Auch 2008 wird es spannend weiter gehen. Der neue Haushaltsentwurf ist sehr umstritten, die CDU/FDP-Ratsmehrheit wird voraussichtlich eine Blockadehaltung einnehmen (“Hätten wir den Kanal verkauft, dann…”). Wird das Altersheim am Ostbahnhof wirklich gebaut? Wie geht es weiter mit Terra Nova, dem Projekt, das Millionen an Fördermitteln nach Elsdorf bringen kann, die aber nach Ansicht einiger Politiker nur für Ideen von “Grünen Spinnern und Träumern” eingesetzt würden und daher lieber blockiert werden?
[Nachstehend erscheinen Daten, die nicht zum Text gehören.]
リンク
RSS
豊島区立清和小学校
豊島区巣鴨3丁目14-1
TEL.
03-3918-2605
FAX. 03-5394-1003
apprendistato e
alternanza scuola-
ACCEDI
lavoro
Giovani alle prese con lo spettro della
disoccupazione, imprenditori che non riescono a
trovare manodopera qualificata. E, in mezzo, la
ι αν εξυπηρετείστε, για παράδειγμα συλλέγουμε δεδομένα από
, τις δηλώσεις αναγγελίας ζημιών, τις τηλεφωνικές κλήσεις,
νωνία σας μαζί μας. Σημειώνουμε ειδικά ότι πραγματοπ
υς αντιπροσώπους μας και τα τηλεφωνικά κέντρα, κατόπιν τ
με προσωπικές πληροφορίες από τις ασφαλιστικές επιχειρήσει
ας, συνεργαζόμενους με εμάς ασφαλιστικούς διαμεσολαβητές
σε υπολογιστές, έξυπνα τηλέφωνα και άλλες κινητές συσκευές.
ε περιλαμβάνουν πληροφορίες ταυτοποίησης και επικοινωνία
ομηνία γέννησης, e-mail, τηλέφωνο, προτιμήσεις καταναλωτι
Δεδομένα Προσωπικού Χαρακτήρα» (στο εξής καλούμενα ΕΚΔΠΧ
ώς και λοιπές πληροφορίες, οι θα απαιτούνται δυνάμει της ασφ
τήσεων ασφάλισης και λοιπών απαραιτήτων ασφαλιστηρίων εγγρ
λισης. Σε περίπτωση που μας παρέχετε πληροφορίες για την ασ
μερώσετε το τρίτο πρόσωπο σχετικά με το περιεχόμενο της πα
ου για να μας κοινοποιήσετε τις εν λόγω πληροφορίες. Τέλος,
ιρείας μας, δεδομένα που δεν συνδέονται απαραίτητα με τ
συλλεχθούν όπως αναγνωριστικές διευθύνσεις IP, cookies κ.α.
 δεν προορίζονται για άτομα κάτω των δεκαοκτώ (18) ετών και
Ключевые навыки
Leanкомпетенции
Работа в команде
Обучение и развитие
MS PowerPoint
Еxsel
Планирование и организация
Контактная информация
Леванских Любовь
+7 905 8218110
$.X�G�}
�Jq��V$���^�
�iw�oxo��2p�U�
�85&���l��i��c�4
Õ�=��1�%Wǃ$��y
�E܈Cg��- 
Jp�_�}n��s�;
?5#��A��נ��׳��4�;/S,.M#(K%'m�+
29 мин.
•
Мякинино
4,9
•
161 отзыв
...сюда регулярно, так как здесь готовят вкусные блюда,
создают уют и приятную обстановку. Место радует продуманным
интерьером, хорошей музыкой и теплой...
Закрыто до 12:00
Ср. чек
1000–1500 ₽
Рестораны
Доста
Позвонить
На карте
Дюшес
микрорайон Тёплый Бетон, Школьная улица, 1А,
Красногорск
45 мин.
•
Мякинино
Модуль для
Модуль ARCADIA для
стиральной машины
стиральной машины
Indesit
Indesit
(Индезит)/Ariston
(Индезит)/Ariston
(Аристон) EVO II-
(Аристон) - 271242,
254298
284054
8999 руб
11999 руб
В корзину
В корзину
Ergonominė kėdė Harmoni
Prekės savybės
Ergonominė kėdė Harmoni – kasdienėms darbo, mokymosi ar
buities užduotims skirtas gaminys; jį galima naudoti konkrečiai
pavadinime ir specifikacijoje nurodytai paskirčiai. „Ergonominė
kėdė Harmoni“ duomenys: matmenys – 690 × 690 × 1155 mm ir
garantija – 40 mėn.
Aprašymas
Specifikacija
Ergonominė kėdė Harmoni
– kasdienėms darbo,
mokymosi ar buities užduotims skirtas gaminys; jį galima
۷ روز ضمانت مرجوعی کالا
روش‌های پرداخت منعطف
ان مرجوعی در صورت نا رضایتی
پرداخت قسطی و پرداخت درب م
Wird es ein Naherhohlungsgebiet geben und wird die Tagebau-Nordkante doch in absehbarer Zeit weiter begrünt? Wie entwickeln sich die Baugebiete entlang der alten Bahntrasse, an der Carl-Diem-Straße und ”am Kapellchen”? Werden Freibad und Hallenbad auch im nächsten Jahr wieder geöffnet? Werden neben dem mannshohen Zaun um die Elsdorfer Haupt- und Realschule weitere Sicherheitsmaßnahmen ergriffen (wie wäre es mit Nato-Draht, Sicherheitsdienst, Videoüberwachung?), um die Anwohner vor den Schülern und die Schule vor Randalierern zu schützen? Werden die “schwarzen Sheriffs” die bösen ausländischen Jugendlichen in den Griff bekommen? Oder besinnt man sich darauf, dass soziale Arbeit (zum Beispiel durch Streetworker) vielleicht doch sinnvoller ist als Repression und Verdrängung? Jede Menge interessante Themen, die mehr als genug Material liefern für dieses Blog. Garantiert.